(ASSIGNMENT): Could you return, exactly as written, only the lines from the one holding "ファイナル・フロンティア・ゲームズ（Final Frontier Games）" through the final line of the records below?

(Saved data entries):
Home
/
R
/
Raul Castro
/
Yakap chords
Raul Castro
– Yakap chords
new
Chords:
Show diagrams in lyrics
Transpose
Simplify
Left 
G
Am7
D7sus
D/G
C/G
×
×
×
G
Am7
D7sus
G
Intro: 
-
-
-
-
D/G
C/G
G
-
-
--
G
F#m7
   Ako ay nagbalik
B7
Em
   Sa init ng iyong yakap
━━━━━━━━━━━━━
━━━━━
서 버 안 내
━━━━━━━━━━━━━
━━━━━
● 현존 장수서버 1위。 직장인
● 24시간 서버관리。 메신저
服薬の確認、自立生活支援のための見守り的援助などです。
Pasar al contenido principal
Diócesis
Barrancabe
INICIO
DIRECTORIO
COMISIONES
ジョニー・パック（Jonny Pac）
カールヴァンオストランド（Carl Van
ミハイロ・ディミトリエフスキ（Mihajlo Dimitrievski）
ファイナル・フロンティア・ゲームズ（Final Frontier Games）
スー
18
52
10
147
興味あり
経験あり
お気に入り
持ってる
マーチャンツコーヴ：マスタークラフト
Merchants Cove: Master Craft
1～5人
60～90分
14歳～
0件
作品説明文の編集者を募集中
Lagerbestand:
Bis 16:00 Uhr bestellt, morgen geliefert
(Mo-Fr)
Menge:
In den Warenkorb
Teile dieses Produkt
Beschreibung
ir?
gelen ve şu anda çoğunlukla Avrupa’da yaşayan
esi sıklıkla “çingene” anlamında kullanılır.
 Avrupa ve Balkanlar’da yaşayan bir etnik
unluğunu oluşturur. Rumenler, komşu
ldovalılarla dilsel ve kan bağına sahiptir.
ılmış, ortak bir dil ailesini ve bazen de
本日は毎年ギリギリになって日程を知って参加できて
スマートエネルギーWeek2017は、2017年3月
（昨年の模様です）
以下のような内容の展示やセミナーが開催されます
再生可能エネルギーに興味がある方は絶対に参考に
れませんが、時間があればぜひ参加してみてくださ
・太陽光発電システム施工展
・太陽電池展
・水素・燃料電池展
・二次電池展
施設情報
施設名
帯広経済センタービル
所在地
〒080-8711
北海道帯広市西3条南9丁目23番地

(ANSWER TO THIS PROBLEM):
ファイナル・フロンティア・ゲームズ（Final Frontier Games）
スー
18
52
10
147
興味あり
経験あり
お気に入り
持ってる
マーチャンツコーヴ：マスタークラフト
Merchants Cove: Master Craft
1～5人
60～90分
14歳～
0件
作品説明文の編集者を募集中
Lagerbestand:
Bis 16:00 Uhr bestellt, morgen geliefert
(Mo-Fr)
Menge:
In den Warenkorb
Teile dieses Produkt
Beschreibung
ir?
gelen ve şu anda çoğunlukla Avrupa’da yaşayan
esi sıklıkla “çingene” anlamında kullanılır.
 Avrupa ve Balkanlar’da yaşayan bir etnik
unluğunu oluşturur. Rumenler, komşu
ldovalılarla dilsel ve kan bağına sahiptir.
ılmış, ortak bir dil ailesini ve bazen de
本日は毎年ギリギリになって日程を知って参加できて
スマートエネルギーWeek2017は、2017年3月
（昨年の模様です）
以下のような内容の展示やセミナーが開催されます
再生可能エネルギーに興味がある方は絶対に参考に
れませんが、時間があればぜひ参加してみてくださ
・太陽光発電システム施工展
・太陽電池展
・水素・燃料電池展
・二次電池展
施設情報
施設名
帯広経済センタービル
所在地
〒080-8711
北海道帯広市西3条南9丁目23番地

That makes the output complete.